### EXERCISE OBJECTIVE
Which lines of the entries hold the string "acidente"? Copy each one.

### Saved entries

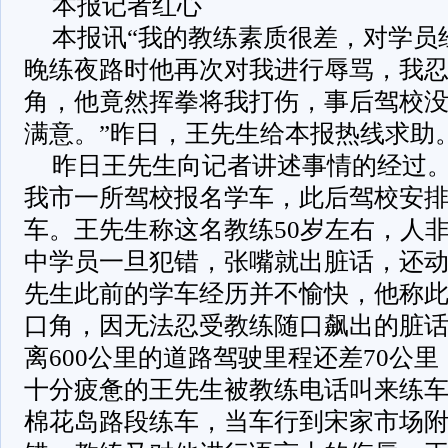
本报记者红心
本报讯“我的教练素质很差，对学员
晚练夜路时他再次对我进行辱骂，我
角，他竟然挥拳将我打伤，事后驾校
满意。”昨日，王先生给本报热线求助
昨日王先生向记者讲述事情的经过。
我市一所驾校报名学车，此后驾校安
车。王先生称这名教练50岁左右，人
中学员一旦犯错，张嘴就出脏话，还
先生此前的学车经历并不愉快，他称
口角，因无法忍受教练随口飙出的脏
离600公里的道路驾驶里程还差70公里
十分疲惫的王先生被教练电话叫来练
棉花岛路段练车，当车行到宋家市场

--

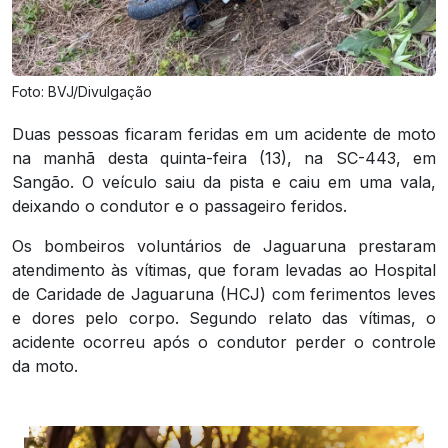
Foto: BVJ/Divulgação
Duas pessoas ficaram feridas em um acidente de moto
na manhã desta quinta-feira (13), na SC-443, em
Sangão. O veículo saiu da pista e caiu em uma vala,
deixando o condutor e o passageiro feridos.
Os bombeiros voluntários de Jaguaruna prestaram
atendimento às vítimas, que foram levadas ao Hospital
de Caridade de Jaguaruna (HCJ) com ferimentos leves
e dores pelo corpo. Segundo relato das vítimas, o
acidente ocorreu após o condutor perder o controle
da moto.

### SOLUTION TO THIS PROBLEM
Duas pessoas ficaram feridas em um acidente de moto
acidente ocorreu após o condutor perder o controle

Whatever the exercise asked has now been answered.